Doubly robust nearest neighbors in factor models
Raaz Dwivedi, Katherine Tian, Sabina Tomkins, Predrag Klasnja, Susan Murphy, Devavrat Shah
TL;DR
This work addresses matrix completion under latent-factor models with missing entries by introducing a doubly robust nearest-neighbors (DR-NN) estimator that fuses unit-NN and time-NN ideas. DR-NN achieves consistency when either unit or time neighbors are informative and attains near-quadratic improvements in non-asymptotic error when both are informative, with substantially narrower asymptotic confidence intervals. The analysis provides non-asymptotic and asymptotic guarantees under both bilinear and general non-linear factor models, with data-splitting to enable clean bias-variance decomposition. The approach extends to tensor denoising and has connections to bias-correction and orthogonal loss frameworks, offering a principled, interpretable, and robust alternative to vanilla NN methods in missing-data settings.
Abstract
We introduce and analyze an improved variant of nearest neighbors (NN) for estimation with missing data in latent factor models. We consider a matrix completion problem with missing data, where the $(i, t)$-th entry, when observed, is given by its mean $f(u_i, v_t)$ plus mean-zero noise for an unknown function $f$ and latent factors $u_i$ and $v_t$. Prior NN strategies, like unit-unit NN, for estimating the mean $f(u_i, v_t)$ relies on existence of other rows $j$ with $u_j \approx u_i$. Similarly, time-time NN strategy relies on existence of columns $t'$ with $v_{t'} \approx v_t$. These strategies provide poor performance respectively when similar rows or similar columns are not available.
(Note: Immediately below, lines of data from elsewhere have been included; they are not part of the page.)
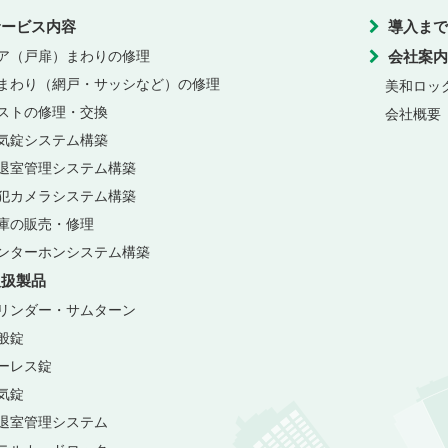
サービス内容
導入まで
ア（戸扉）まわりの修理
会社案内
まわり（網戸・サッシなど）の修理
美和ロッ
ストの修理・交換
会社概要
気錠システム構築
退室管理システム構築
犯カメラシステム構築
庫の販売・修理
ンターホンシステム構築
取扱製品
リンダー・サムターン
般錠
ーレス錠
気錠
退室管理システム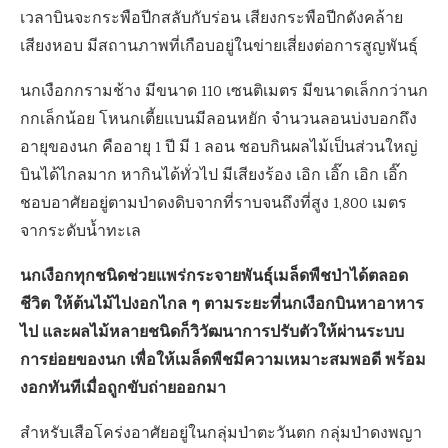
เวลาบินจะกระพือปีกสลับกับร่อน เสียงกระพือปีกดังคล้าย
เสียงหอบ มีสถานภาพที่เกือบอยู่ในข่ายเสี่ยงต่อการสูญพันธุ์
นกเงือกกรามช้าง มีขนาด 110 เซนติเมตร มีขนาดเล็กกว่านก
กกเล็กน้อย โหนกเตี้ยแบนมีลอนหยัก จำนวนลอนบ่งบอกถึง
อายุของนก คืออายุ 1 ปี มี 1 ลอน ชอบกินผลไม้เป็นส่วนใหญ่
บินได้ไกลมาก หากินได้ทั่วไป มีเสียงร้อง เอิก เอิ๊ก เอิก เอิ๊ก
ชอบอาศัยอยู่ตามป่าดงดิบจากที่ราบจนถึงที่สูง 1,800 เมตร
จากระดับน้ำทะเล
นกเงือกทุกชนิดช่วยแพร่กระจายพันธุ์เมล็ดพืชป่าได้ตลอด
ชีวิต ให้ต้นไม้ไปงอกไกล ๆ ตามระยะที่นกเงือกบินหาอาหาร
ไป และผลไม้หลายชนิดก็วิวัฒนาการปรับตัวให้ผ่านระบบ
การย่อยของนก เพื่อให้เมล็ดพืชมีความเหมาะสมพอดี พร้อม
งอกทันทีเมื่อถูกขับถ่ายออกมา
สำหรับเสือโคร่งอาศัยอยู่ในกลุ่มป่าตะวันตก กลุ่มป่าดงพญา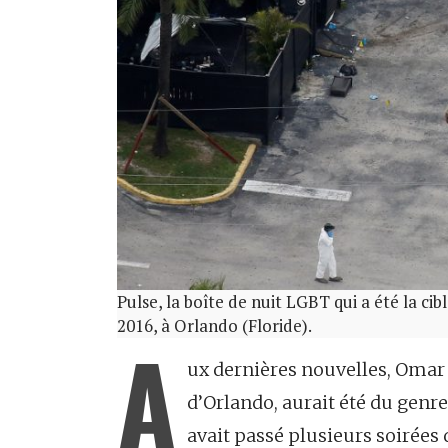
Pulse, la boîte de nuit LGBT qui a été la cib
2016, à Orlando (Floride).
A
ux dernières nouvelles, Omar M
d’Orlando, aurait été du genr
avait passé plusieurs soirées 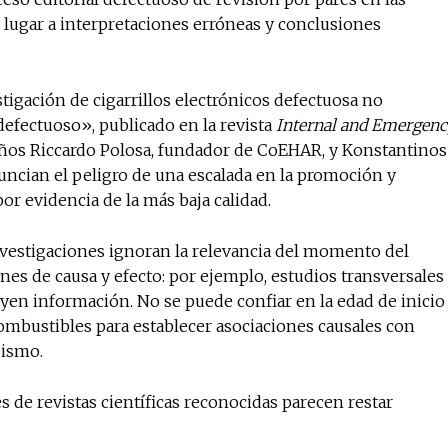
a lugar a interpretaciones erróneas y conclusiones
No te pierdas de l
tigación de cigarrillos electrónicos defectuosa no
noticias
defectuoso», publicado en la revista
Internal and Emergenc
daños Riccardo Polosa, fundador de CoEHAR, y Konstantinos
nuncian el peligro de una escalada en la promoción y
Suscríbete a nuestro boletín di
noticias del vapeo y la reducc
or evidencia de la más baja calidad.
electrónico.
nvestigaciones ignoran la relevancia del momento del
Subscribe to our daily clipping
ones de causa y efecto: por ejemplo, estudios transversales
of vaping and tobacco harm re
uyen información. No se puede confiar en la edad de inicio
 combustibles para establecer asociaciones causales con
uismo.
s de revistas científicas reconocidas parecen restar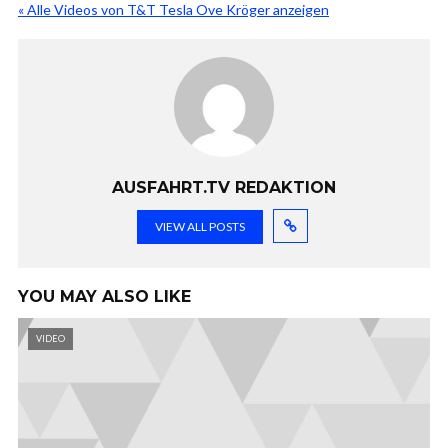
« Alle Videos von T&T Tesla Ove Kröger anzeigen
AUSFAHRT.TV REDAKTION
VIEW ALL POSTS
YOU MAY ALSO LIKE
VIDEO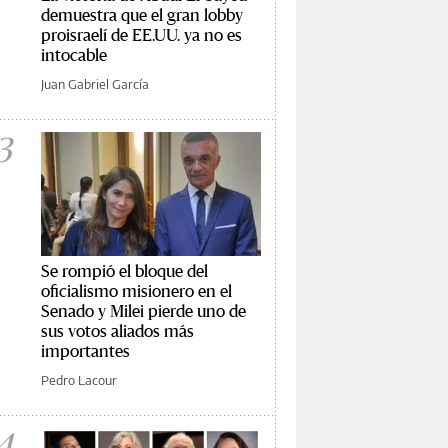
demuestra que el gran lobby
proisraelí de EE.UU. ya no es
intocable
Juan Gabriel García
3
Se rompió el bloque del
oficialismo misionero en el
Senado y Milei pierde uno de
sus votos aliados más
importantes
Pedro Lacour
4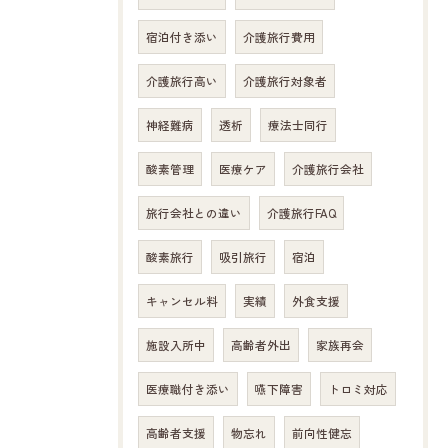
宿泊付き添い
介護旅行費用
介護旅行高い
介護旅行対象者
神経難病
透析
療法士同行
酸素管理
医療ケア
介護旅行会社
旅行会社との違い
介護旅行FAQ
酸素旅行
吸引旅行
宿泊
キャンセル料
実績
外食支援
施設入所中
高齢者外出
家族再会
医療職付き添い
嚥下障害
トロミ対応
高齢者支援
物忘れ
前向性健忘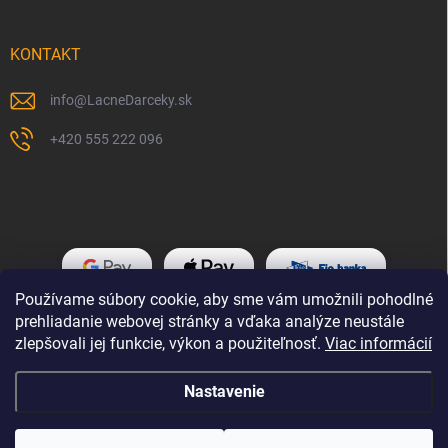
KONTAKT
info
@
LacneDarceky.sk
+420 555 222 096
Používame súbory cookie, aby sme vám umožnili pohodlné
prehliadanie webovej stránky a vďaka analýze neustále
zlepšovali jej funkcie, výkon a použiteľnosť.
Viac informácií
Nastavenie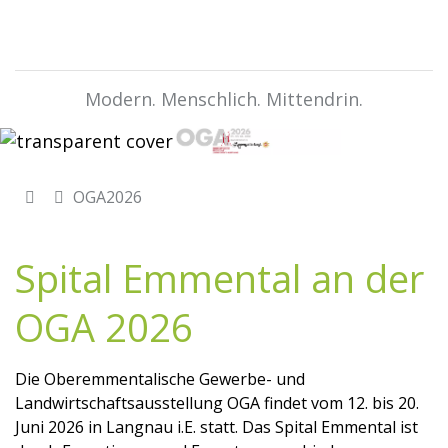
Modern. Menschlich. Mittendrin.
OGA2026
Spital Emmental an der
OGA 2026
Die Oberemmentalische Gewerbe- und
Landwirtschaftsausstellung OGA findet vom 12. bis 20.
Juni 2026 in Langnau i.E. statt. Das Spital Emmental ist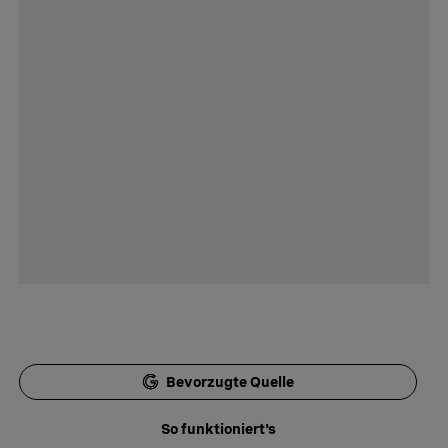
Bevorzugte Quelle
So funktioniert's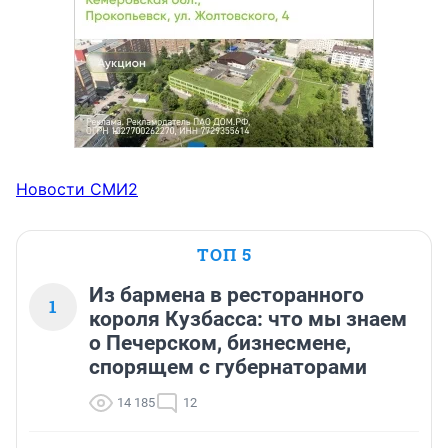
Новости СМИ2
ТОП 5
Из бармена в ресторанного
1
короля Кузбасса: что мы знаем
о Печерском, бизнесмене,
спорящем с губернаторами
14 185
12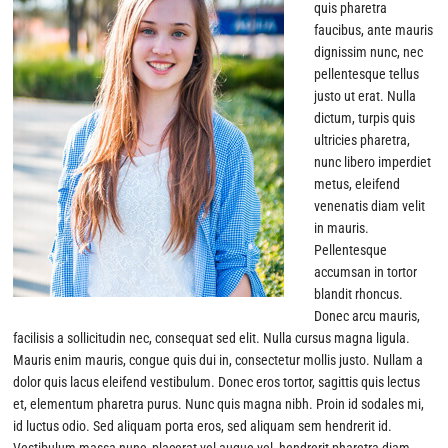
quis pharetra
faucibus, ante mauris
dignissim nunc, nec
pellentesque tellus
justo ut erat. Nulla
dictum, turpis quis
ultricies pharetra,
nunc libero imperdiet
metus, eleifend
venenatis diam velit
in mauris.
Pellentesque
accumsan in tortor
blandit rhoncus.
Donec arcu mauris,
facilisis a sollicitudin nec, consequat sed elit. Nulla cursus magna ligula.
Mauris enim mauris, congue quis dui in, consectetur mollis justo. Nullam a
dolor quis lacus eleifend vestibulum. Donec eros tortor, sagittis quis lectus
et, elementum pharetra purus. Nunc quis magna nibh. Proin id sodales mi,
id luctus odio. Sed aliquam porta eros, sed aliquam sem hendrerit id.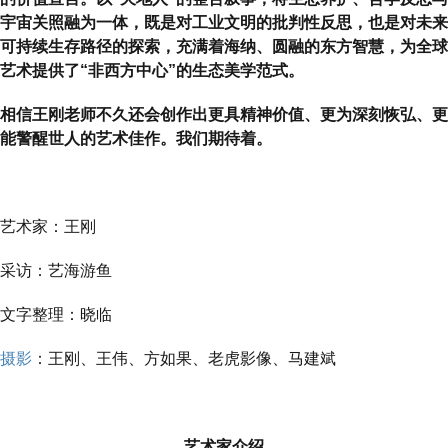
宇宙关照融为一体，既是对工业文明的批判性反思，也是对未来
可持续生存路径的探索，充满着海纳、圆融的东方智慧，为全球
艺术提供了“非西方中心”的生态美学范式。
相信王刚老师不久还会创作出更具精神价值、更为深刻恢弘、更
能警醒世人的艺术佳作。我们期待着。
艺术家：王刚
采访：艺海游鱼
文字整理：晓临
摄影
：王刚、王伟、方如果、老虎影像、马建斌
艺术家介绍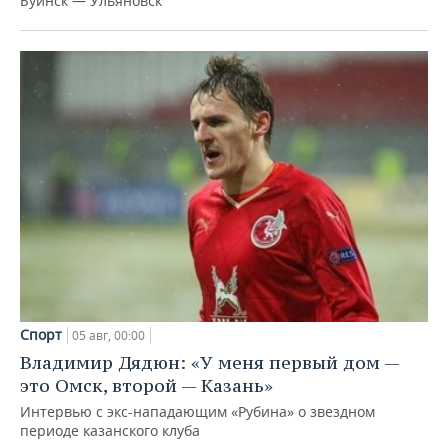
Буинск — Ульяновск
Спорт
05 авг, 00:00
Владимир Дядюн: «У меня первый дом —
это Омск, второй — Казань»
Интервью с экс-нападающим «Рубина» о звездном
периоде казанского клуба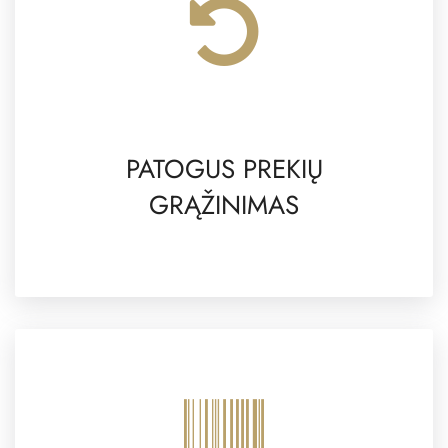
PATOGUS PREKIŲ
GRĄŽINIMAS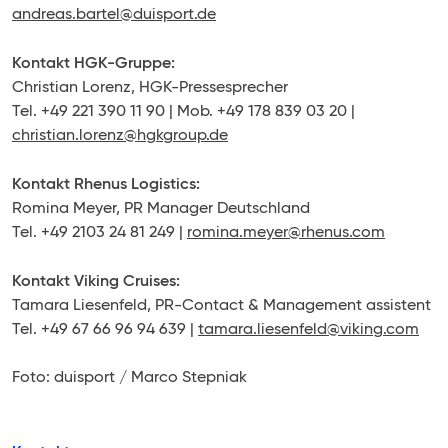
andreas.bartel@duisport.de
Kontakt HGK-Gruppe:
Christian Lorenz, HGK-Pressesprecher
Tel. +49 221 390 11 90 | Mob. +49 178 839 03 20 |
christian.lorenz@hgkgroup.de
Kontakt Rhenus Logistics:
Romina Meyer, PR Manager Deutschland
Tel. +49 2103 24 81 249 |
romina.meyer@rhenus.com
Kontakt Viking Cruises:
Tamara Liesenfeld, PR-Contact & Management assistent
Tel. +49 67 66 96 94 639 |
tamara.liesenfeld@viking.com
Foto: duisport / Marco Stepniak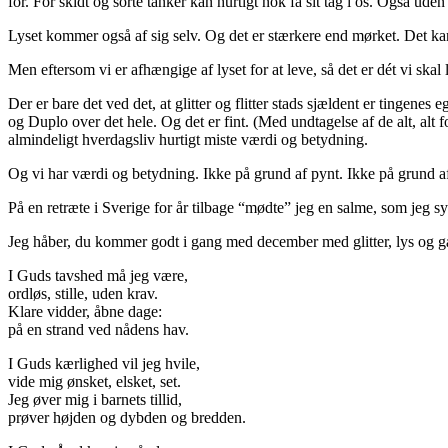
for. For skidt og sorte tanker kan hurtigt nok få sit tag i os. Også u
Lyset kommer også af sig selv. Og det er stærkere end mørket. Det kan
Men eftersom vi er afhængige af lyset for at leve, så det er dét vi ska
Der er bare det ved det, at glitter og flitter stads sjældent er tingene
og Duplo over det hele. Og det er fint. (Med undtagelse af de alt, alt f
almindeligt hverdagsliv hurtigt miste værdi og betydning.
Og vi har værdi og betydning. Ikke på grund af pynt. Ikke på grund af 
På en retræte i Sverige for år tilbage “mødte” jeg en salme, som jeg s
Jeg håber, du kommer godt i gang med december med glitter, lys og gave
I Guds tavshed må jeg være,
ordløs, stille, uden krav.
Klare vidder, åbne dage:
på en strand ved nådens hav.
I Guds kærlighed vil jeg hvile,
vide mig ønsket, elsket, set.
Jeg øver mig i barnets tillid,
prøver højden og dybden og bredden.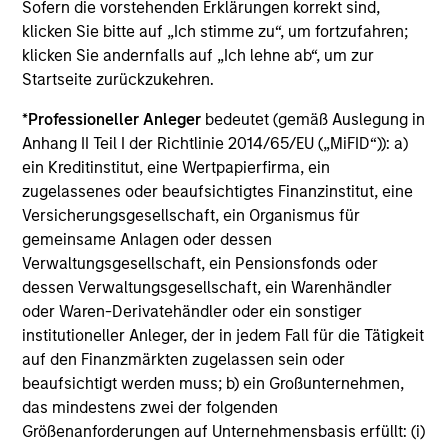
Sofern die vorstehenden Erklärungen korrekt sind,
klicken Sie bitte auf „Ich stimme zu“, um fortzufahren;
Counterpoint Global believes that it may achieve value-
klicken Sie andernfalls auf „Ich lehne ab“, um zur
added investment results more consistently through
Startseite zurückzukehren.
bottom-up analysis and qualitative judgment rather than
through top-down forecasting. Additionally, the team
*
Professioneller Anleger
bedeutet (gemäß Auslegung in
holds that optimal stock selection is primarily a function
Anhang II Teil I der Richtlinie 2014/65/EU („MiFID“)): a)
of making long-term investments in companies with:
ein Kreditinstitut, eine Wertpapierfirma, ein
inherent sustainable competitive advantages (such as a
zugelassenes oder beaufsichtigtes Finanzinstitut, eine
patent portfolio, a network or community effect, etc.);
Versicherungsgesellschaft, ein Organismus für
brand-name recognition; the ability to redeploy capital at
gemeinsame Anlagen oder dessen
high rates of return; and strong free-cash-flow yield three
Verwaltungsgesellschaft, ein Pensionsfonds oder
to five years in the future. These characteristics, in the
dessen Verwaltungsgesellschaft, ein Warenhändler
team’s view, provide the potential for consistent long-
oder Waren-Derivatehändler oder ein sonstiger
term growth and competitive returns.
institutioneller Anleger, der in jedem Fall für die Tätigkeit
auf den Finanzmärkten zugelassen sein oder
The team believes that the development of insights is
beaufsichtigt werden muss; b) ein Großunternehmen,
valuable to the investment process, and guiding
das mindestens zwei der folgenden
principles combined with intellectual and process
Größenanforderungen auf Unternehmensbasis erfüllt: (i)
flexibility are critical to strong decision-making in pursuit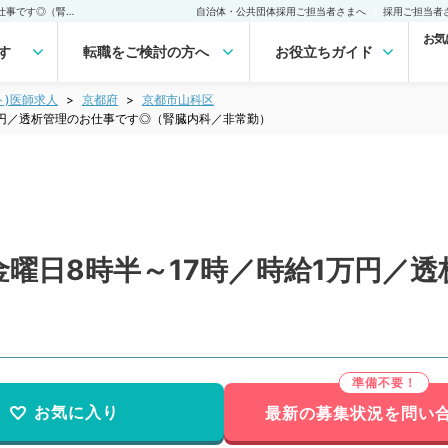
【京都府／京都市】毎週金曜日8時半～17時／時給1万円／透析管理のお仕事です◎（腎臓内科／非常勤）非常勤(アルバイト)の求人｜医師の求人・転職・アルバイトは【マイナビDOCTOR】
自治体・公共団体採用ご担当者さまへ
採用ご担当者
お気
す
転職をご検討の方へ
お役立ちガイド
ト)医師求人
京都府
京都市山科区
万円／透析管理のお仕事です◎（腎臓内科／非常勤）
曜日8時半～17時／時給1万円／
お気に入り
最新の募集状況を問い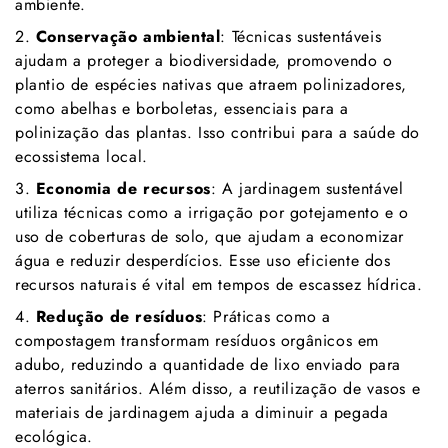
ambiente.
2.
Conservação ambiental
: Técnicas sustentáveis
ajudam a proteger a biodiversidade, promovendo o
plantio de espécies nativas que atraem polinizadores,
como abelhas e borboletas, essenciais para a
polinização das plantas. Isso contribui para a saúde do
ecossistema local.
3.
Economia de recursos
: A jardinagem sustentável
utiliza técnicas como a irrigação por gotejamento e o
uso de coberturas de solo, que ajudam a economizar
água e reduzir desperdícios. Esse uso eficiente dos
recursos naturais é vital em tempos de escassez hídrica.
4.
Redução de resíduos
: Práticas como a
compostagem transformam resíduos orgânicos em
adubo, reduzindo a quantidade de lixo enviado para
aterros sanitários. Além disso, a reutilização de vasos e
materiais de jardinagem ajuda a diminuir a pegada
ecológica.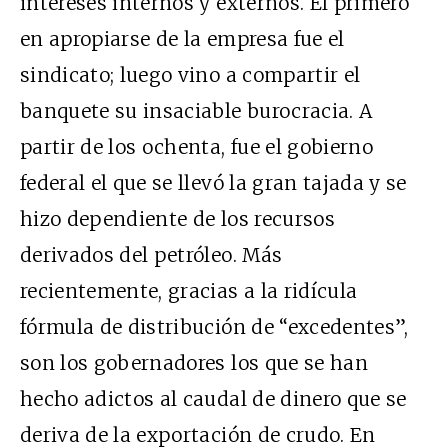
intereses internos y externos. El primero
en apropiarse de la empresa fue el
sindicato; luego vino a compartir el
banquete su insaciable burocracia. A
partir de los ochenta, fue el gobierno
federal el que se llevó la gran tajada y se
hizo dependiente de los recursos
derivados del petróleo. Más
recientemente, gracias a la ridícula
fórmula de distribución de “excedentes”,
son los gobernadores los que se han
hecho adictos al caudal de dinero que se
deriva de la exportación de crudo. En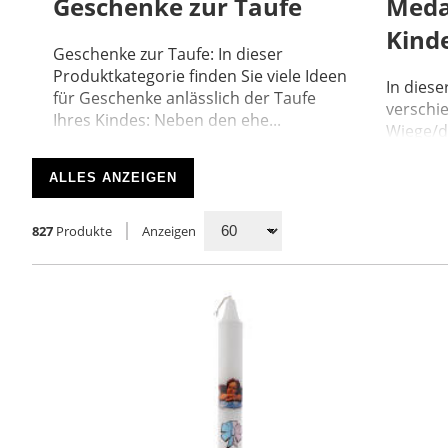
Geschenke zur Taufe
Medai
Kind
Geschenke zur Taufe: In dieser
Produktkategorie finden Sie viele Ideen
In diese
für Geschenke anlässlich der Taufe
verschie
Ihres Kindes: Neben den ehe...
Wiege/d
Neugebo
können..
ALLES ANZEIGEN
827
Produkte
Anzeigen
92
Taufkleidchen und
Taufkerzen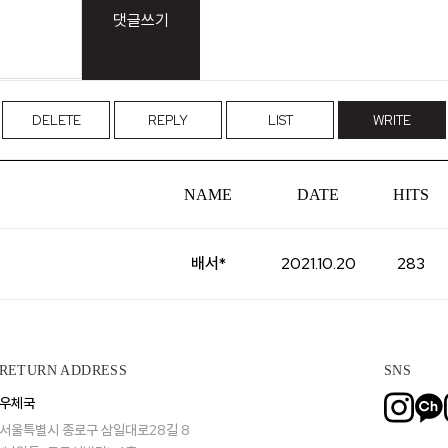
댓글쓰기
니처
하쿠나마타타
DELETE
REPLY
LIST
WRITE
NAME
DATE
HITS
배서*
2021.10.20
283
RETURN ADDRESS
SNS
우체국
서울특별시 종로구 삼일대로28길 8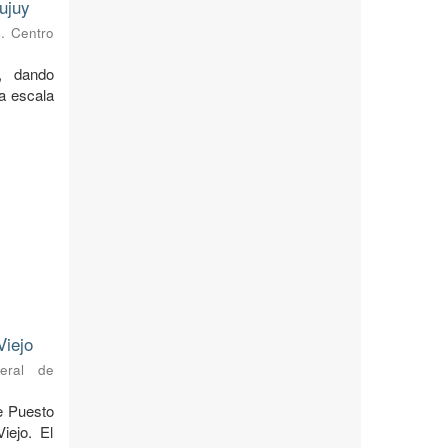
ujuy
s. Centro
, dando
 a escala
Viejo
neral de
de Puesto
iejo. El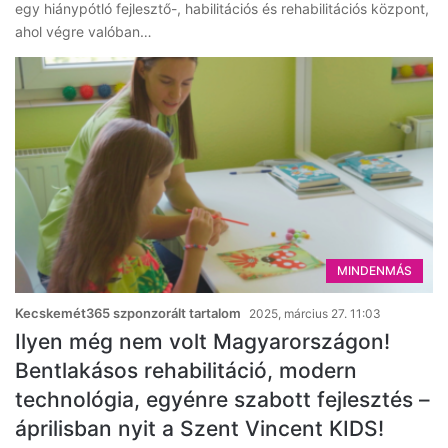
egy hiánypótló fejlesztő-, habilitációs és rehabilitációs központ,
ahol végre valóban…
MINDENMÁS
Kecskemét365 szponzorált tartalom
2025, március 27. 11:03
Ilyen még nem volt Magyarországon!
Bentlakásos rehabilitáció, modern
technológia, egyénre szabott fejlesztés –
áprilisban nyit a Szent Vincent KIDS!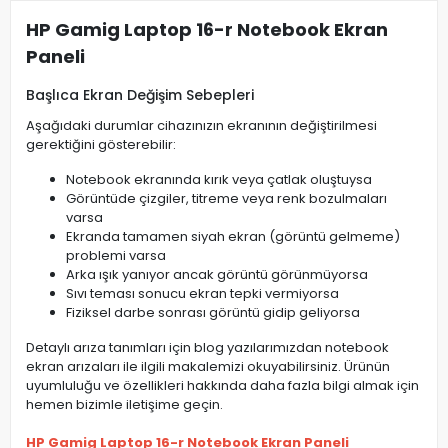
HP Gamig Laptop 16-r Notebook Ekran
Paneli
Başlıca Ekran Değişim Sebepleri
Aşağıdaki durumlar cihazınızın ekranının değiştirilmesi
gerektiğini gösterebilir:
Notebook ekranında kırık veya çatlak oluştuysa
Görüntüde çizgiler, titreme veya renk bozulmaları
varsa
Ekranda tamamen siyah ekran (görüntü gelmeme)
problemi varsa
Arka ışık yanıyor ancak görüntü görünmüyorsa
Sıvı teması sonucu ekran tepki vermiyorsa
Fiziksel darbe sonrası görüntü gidip geliyorsa
Detaylı arıza tanımları için blog yazılarımızdan notebook
ekran arızaları ile ilgili makalemizi okuyabilirsiniz. Ürünün
uyumluluğu ve özellikleri hakkında daha fazla bilgi almak için
hemen bizimle iletişime geçin.
HP Gamig Laptop 16-r Notebook Ekran Paneli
Our estimate is doubly robust to this deficit in two ways: (1) As long as there exist either good row or good column neighbors, our estimate provides a consistent estimate. (2) Furthermore, if both good row and good column neighbors exist, it provides a (near-)quadratic improvement in the non-asymptotic error and admits a significantly narrower asymptotic confidence interval when compared to both unit-unit or time-time NN.